Large increases in these antibody responses were seen in trial participants between 18 and 55 and in participants 65 and older who received a smaller booster dose, the release says.
“We have established that a single shot of our COVID-19 vaccine generates strong and robust immune responses that are durable and persistent through eight months,” Mathai Mammen, MD, PhD, global head of Janssen Research & Development at Johnson & Johnson, says in the release. “With these new data, we also see that a booster dose of the Johnson & Johnson COVID-19 vaccine further increases antibody responses among study participants who had previously received our vaccine. We look forward to discussing with public health officials a potential strategy for our Johnson & Johnson COVID-19 vaccine, boosting eight months or longer after the primary single-dose vaccination.”
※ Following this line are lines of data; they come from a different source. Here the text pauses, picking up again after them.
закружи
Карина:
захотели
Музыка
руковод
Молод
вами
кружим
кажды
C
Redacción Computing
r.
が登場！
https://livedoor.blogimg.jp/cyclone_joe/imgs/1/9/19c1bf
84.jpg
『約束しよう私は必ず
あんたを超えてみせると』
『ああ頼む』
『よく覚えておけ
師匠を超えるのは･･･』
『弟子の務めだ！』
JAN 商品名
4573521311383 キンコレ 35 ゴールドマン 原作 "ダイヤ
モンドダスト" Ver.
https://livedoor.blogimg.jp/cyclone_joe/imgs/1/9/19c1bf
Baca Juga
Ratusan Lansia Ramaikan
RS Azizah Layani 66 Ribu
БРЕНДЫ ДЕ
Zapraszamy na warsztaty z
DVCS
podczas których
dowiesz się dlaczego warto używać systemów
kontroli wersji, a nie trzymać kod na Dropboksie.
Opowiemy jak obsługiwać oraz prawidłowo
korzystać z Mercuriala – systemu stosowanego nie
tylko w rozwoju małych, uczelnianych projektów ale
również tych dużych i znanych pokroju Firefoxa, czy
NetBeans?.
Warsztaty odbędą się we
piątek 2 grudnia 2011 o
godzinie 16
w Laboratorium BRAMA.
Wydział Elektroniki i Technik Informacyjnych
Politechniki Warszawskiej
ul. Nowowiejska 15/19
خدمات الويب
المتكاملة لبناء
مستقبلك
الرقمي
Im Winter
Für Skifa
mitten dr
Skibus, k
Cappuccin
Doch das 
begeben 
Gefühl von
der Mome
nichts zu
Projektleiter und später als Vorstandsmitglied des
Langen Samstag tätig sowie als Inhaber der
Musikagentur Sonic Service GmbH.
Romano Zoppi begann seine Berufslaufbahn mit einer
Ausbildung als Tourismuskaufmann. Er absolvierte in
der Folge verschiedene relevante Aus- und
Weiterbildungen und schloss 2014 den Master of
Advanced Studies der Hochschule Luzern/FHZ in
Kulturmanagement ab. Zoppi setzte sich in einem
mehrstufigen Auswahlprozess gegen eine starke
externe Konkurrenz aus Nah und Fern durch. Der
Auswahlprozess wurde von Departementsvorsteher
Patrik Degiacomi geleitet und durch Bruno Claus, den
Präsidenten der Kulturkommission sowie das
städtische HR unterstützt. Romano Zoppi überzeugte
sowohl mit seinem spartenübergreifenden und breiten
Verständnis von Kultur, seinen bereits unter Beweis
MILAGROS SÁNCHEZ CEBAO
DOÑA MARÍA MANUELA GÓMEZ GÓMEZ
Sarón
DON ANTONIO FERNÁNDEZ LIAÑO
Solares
The release says that Johnson and Johnson is currently engaging with the Food and Drug Administration (FDA), the Centers for Disease Control and Prevention (CDC), and European drug authorities regarding the booster shots and will continue to generate and evaluate data from ongoing trials.
Boosters are coming
The federal government will make third doses of the Pfizer and Moderna COVID-19 vaccines available to all American next month.
Reportedly, the decision came after the administration reviewed a wide array of data and concluded that the additional shots are needed to maintain immunity against COVID-19. For now, the administration will not recommend an additional dose for those who received the Johnson and Johnson vaccine as the government still reviews data.
The move comes as the Delta variant has driven up the numbers of COVID-19 infections across the country and has led to a rash of breakthrough infections among the already vaccinated.
Earlier in the month, when the move was hinted at by administration officials, they said it would be dependent on the Food and Drug Administration (FDA) authorization, but there’s been no reports of a timeline for such authorization.
The agency has already expanded the emergency use authorization for the Pfizer and Moderna two-dose vaccines to allow for a third dose to the estimated 3 percent of Americans, or about 9 million, with weakened immune systems. The vaccines are believed to be less effective in this group of people, but the initial hope was that widespread vaccinations would protect the immunocompromised population. As of Aug. 25, slightly more than half of eligible Americans, 167.1 million, have been fully vaccinated.